L’artiglieria turca cominciò a bersagliare con tiri di grosso calibro la collinetta fortificata. Una granata scoppiò a poca distanza dal colonnello italiano, e Sciarra fu sbalzato in aria e scagliato a diversi metri di distanza. Forse perse anche i sensi, ma per pochi istanti. Non appena si riprese e le orecchie smisero di dolergli, sollevò verso il volto ferito la mano sinistra: era ridotta un ammasso di carni e ossa sanguinolente. Sedette in un angolo: stava perdendo molto sangue. Sganciò il laccio di cuoio dal calcio del revolver e lo usò come laccio emostatico. Quindi il buio calò di nuovo nella sua mente e lui si accasciò privo di sensi.

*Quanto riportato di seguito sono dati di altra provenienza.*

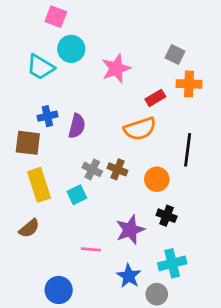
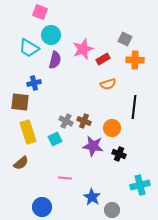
red rectangle: (155, 98) -> (103, 59), moved
purple semicircle: (77, 126) -> (55, 60), moved
orange semicircle: (140, 129) -> (108, 84), moved, size x0.7
purple star: (130, 230) -> (93, 146), moved, turned 30
cyan cross: (172, 263) -> (140, 185), moved

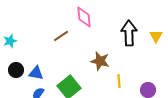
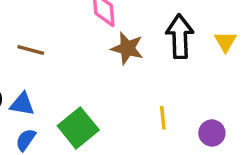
brown line: (61, 36) -> (31, 50), moved, turned 49
brown star: (100, 61) -> (127, 48), moved

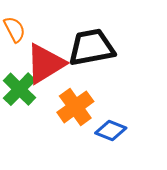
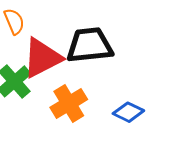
blue diamond: (111, 130) -> (128, 112), moved

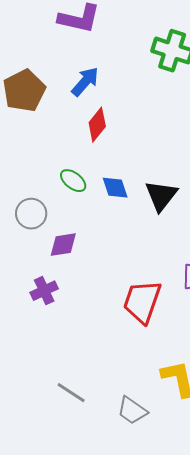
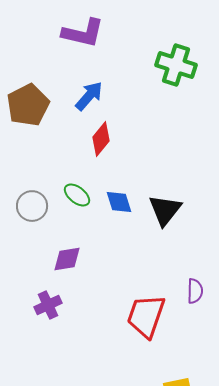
gray circle: (31, 214) -> (32, 206), moved

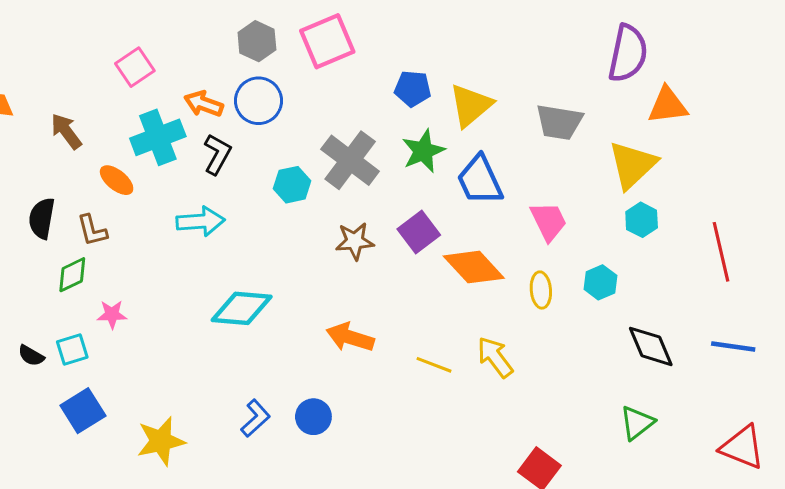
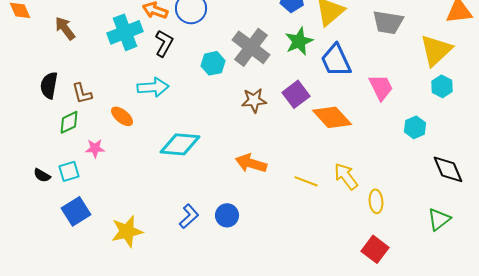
orange ellipse: (117, 180) -> (122, 116), moved
yellow ellipse: (541, 290) -> (376, 201), moved

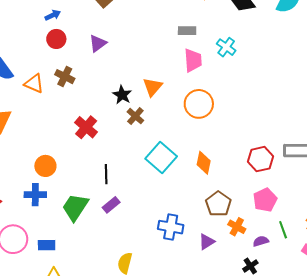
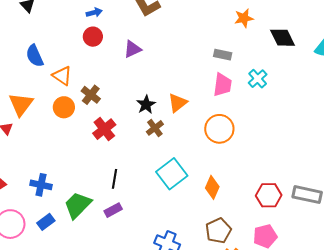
brown cross: (65, 77) -> (91, 95), moved
orange circle: (45, 166) -> (64, 107), moved
blue rectangle: (47, 245) -> (46, 222), moved, turned -48

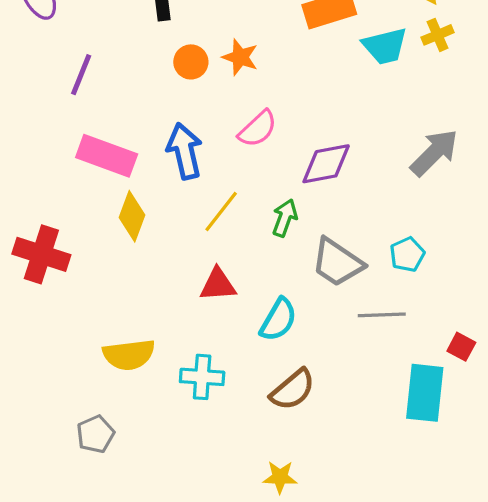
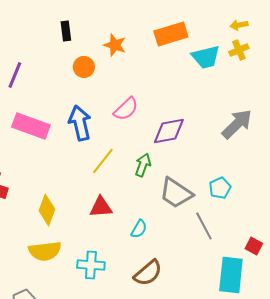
orange star: (240, 57) -> (115, 45), moved
yellow diamond: (132, 216) -> (47, 210), moved
gray line: (382, 315) -> (204, 226), turned 64
cyan semicircle: (278, 320) -> (139, 229), size x0.7

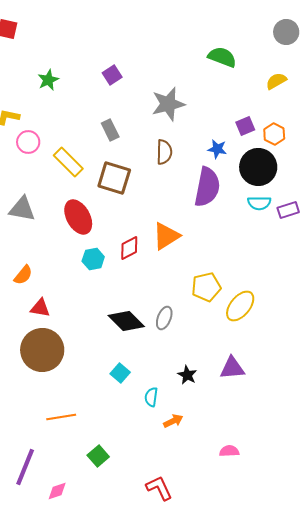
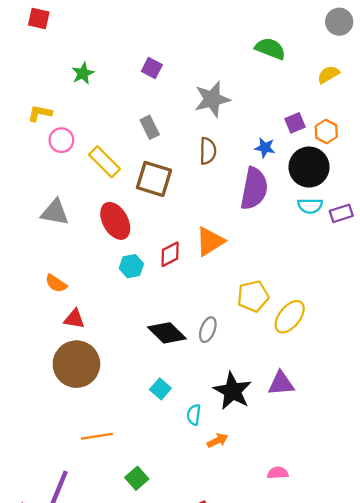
purple square: (112, 75) -> (152, 68), turned -30
orange semicircle: (23, 275) -> (56, 283), turned 85
black star: (187, 375) -> (233, 391), size x1.8

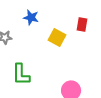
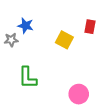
blue star: (31, 17) -> (26, 26), moved

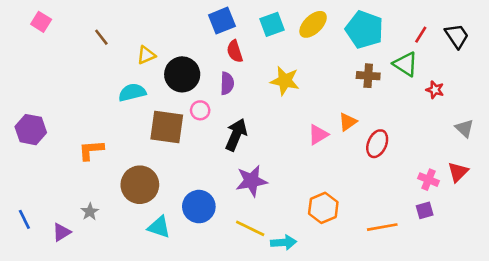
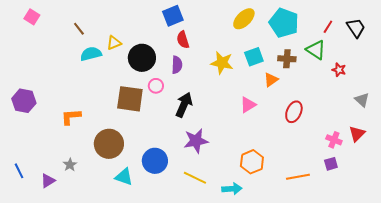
cyan square: (272, 24) -> (254, 57), moved
cyan semicircle: (132, 92) -> (91, 54), moved
orange triangle: (348, 122) -> (271, 80), moved
cyan arrow: (284, 242) -> (232, 189), moved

«Che ne dice se ritorniamo a piedi sino a Cortina, signor Breil?» chiese Sciarra, impugnando il bastone da passeggio in legno.
«Volentieri, generale. Se non è troppo pesante per lei.»
«Se dovessi nuotare forse mi troverei in difficoltà», disse l’italiano indicando il moncherino coperto da un guanto di pelle nero, «ma alla mia età una buona camminata è quello che ci vuole per mantenersi in forma. E mentre camminiamo, continuerò a raccontarle della mia vita, sempre che lei non sia stanco di ascoltarmi, signor Breil.»
«È impossibile stancarsi, generale.»
«La guerra è finita!» L’urlo girò di bocca in bocca. In pochi minuti l’intero porto di Genova assunse le sembianze di una nave sulla quale si stesse svolgendo una festa scatenata: la gente ballava e gridava tra le merci e i bancali pronti per essere caricati. Ogni attività venne sospesa per dare sfogo alla felicità irrefrenabile che era seguita al primo momento di incredulità.
Ma purtroppo gli assenti giustificati alla festa erano molti: gli italiani avevano perso seicentocinquantamila militari, i francesi un milione e trecentomila, l’impero britannico quasi un milione, oltre trecentomila la Romania. Quasi tre milioni erano i soldati caduti tra le fila della Triplice alleanza e dei suoi alleati. E tra i civili i morti erano stati più di sette milioni.
Quegli spettri avrebbero influenzato, in un modo o nell’altro, la storia del ventesimo secolo. Ma invece di servire da monito alle genti, mettendo in guardia il mondo sulle infamie della guerra, divennero pretesto per rivendicazioni e aspre vendette.
La voce amplificata dagli altoparlanti all’interno dei magazzini del cotone si diffuse sino agli angoli più reconditi della grande struttura a ridosso dei moli. «Siete tutti dispensati dalle operazioni di carico e scarico. Oggi, lunedì 4 novembre 1918, la guerra è finita. Che Dio benedica l’Italia vincitrice.»